Sindhu had done well to stalk Yamaguchi to 19-all after handing her the lead at 15. It was at this juncture that all the ill-fated moments and poor judgments of the Glasgow Worlds jingled back like a bad penny.

First came the doomed low serve —otherwise a great attacking option, but here botched —with Yamaguchi thwacking it back at Sindhu’s body unsettling her. And then, the two errors into the net —the one at 20-19, a half-cooked backhand flick —were so reminiscent of the Worlds that the voodoo had déjà vu written all over it.

“I thought I would play a rally, but then it went into the net. It was just not my day,” Sindhu would say echoing a cold evening from August in Glasgow. All that could go wrong, did. And another Japanese emerged winner.

“That push into net at 19 (which gave Yamaguchi her match point) could have been the story of the match, so it was similar to the World Championships,” coach Pullela Gopichand would say later, adding, “But, she’s matured from the Worlds. She wasn’t mentally quite there in Glasgow. Here she was fighting much harder.”

No excuses

The coach maintained he was proud of her —given she wasn’t at 100 per cent. “I’m not going to feel very bad about it. She was out of breath in the second, and taking time to recover. With a nose block, you can’t think as clearly, and there’s no explosiveness. But overall, I’m happy, because whole season no one’s played as much as her.”

Her height is a double-edged sword. “She’s a big lanky player and there’s usually a tendency to let go off shuttles. But not her, she’ll stretch and bend and lunge and pick almost everything. I’m very proud of her,” he would say, moments after he was seen with an expressive face urging her to give it her all when the tide had started to turn. He’d even pray briefly, while his ward struggled to reach the finish line. The sands had shifted quicker than they do in the desert.

Earlier, the contest had taken off to the din of Indian expat fans who came wearing cricket jerseys from the 90s and armed with witty slogans.

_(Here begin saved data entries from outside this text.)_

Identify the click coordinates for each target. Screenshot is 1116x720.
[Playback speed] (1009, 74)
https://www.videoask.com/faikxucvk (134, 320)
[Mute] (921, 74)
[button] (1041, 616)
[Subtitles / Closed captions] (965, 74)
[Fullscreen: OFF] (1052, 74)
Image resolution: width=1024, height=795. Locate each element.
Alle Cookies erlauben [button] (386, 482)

Soon — and like happens with badminton matches involving Sindhu — screaming didn’t seem like the best thing to do as the battle swung titanically. Most hoped it wouldn’t go the Glasgow path, though that was exactly where it was headed, with another opponent with the same set of tenacious nerves, and springs for ligaments in her tibia-fibula foot-spokes.

Yamaguchi breathed badminton when she was as young as three —starting out in the sport following her elder brother in Fukui prefecture.

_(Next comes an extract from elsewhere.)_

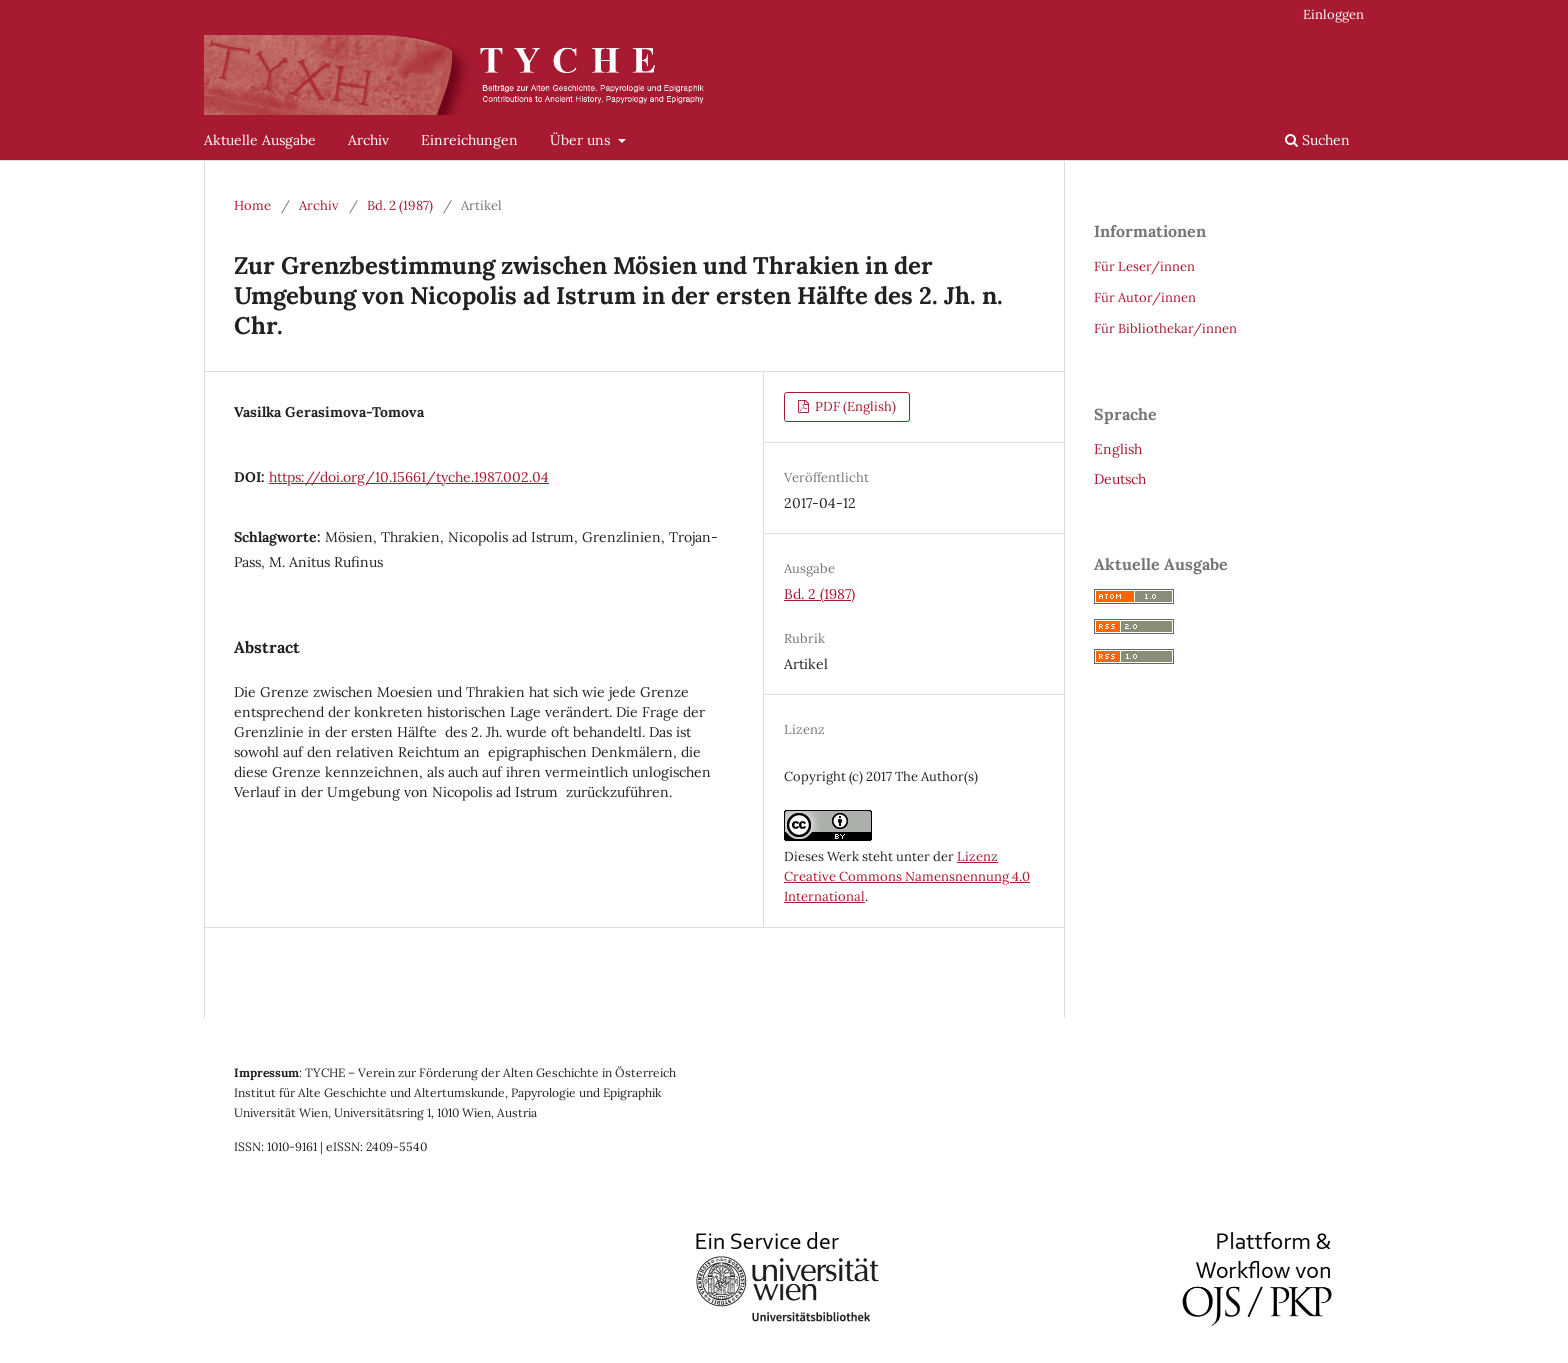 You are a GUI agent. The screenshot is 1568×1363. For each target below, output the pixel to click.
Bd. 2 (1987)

“Her first coach was probably her father,” says Haruo Shikaya, a seasoned journalist from Japan and Akane-chan, as she is fondly known, was the youngest to claim a women’s singles Super Series title when still at school. “When she won the Japan Open SS in 2013, she was more popular than Nozomi. But now I think it’s Nozomi because she won bronze at Olympics and gold at World championships. Now that Akane wins SS Finals title, maybe Akane will become more popular again,” Haruo states.

Refreshing

Japan’s emergence ahead of Tokyo hosting the 2020 Olympics has been a refreshing story, given its top players are maxing their fitness-based playing style, and aren’t particularly tall or powerful in conventional terms.

But Korean legend Park Joo Bong, Japan’s head coach, has pushed the singles players to play within their limitations, while sculpting all-rounded games. For all the individual glory coming Japan’s way in 2017 —replacing arch rivals China —it’s women’s singles crop has stayed adoringly mindful of the bigger picture. Yamaguchi lists winning the team championship Uber Cup as her career goal, and as such hit the headlines first as a 14-year-old, when she picked an inter-school meet over the World Championships soon after being crowned Junior World Champion (twice).

“That was her choice to participate in Inter high-school tournament rather than Worlds meet. Because that was her last year at high school and she really didn’t want to miss playing with her team mates,” Haruo recalls.

In Dubai, she was catching up with her peers (while denying the Indian a first SS Finals crown), and was always looking ominous the moment she downed former senior world champ, the immensely talented Ratchanok Intanon of Thailand.

Sindhu spiced up the final, but will have to wait until next year to corner global glory and snatch a gold.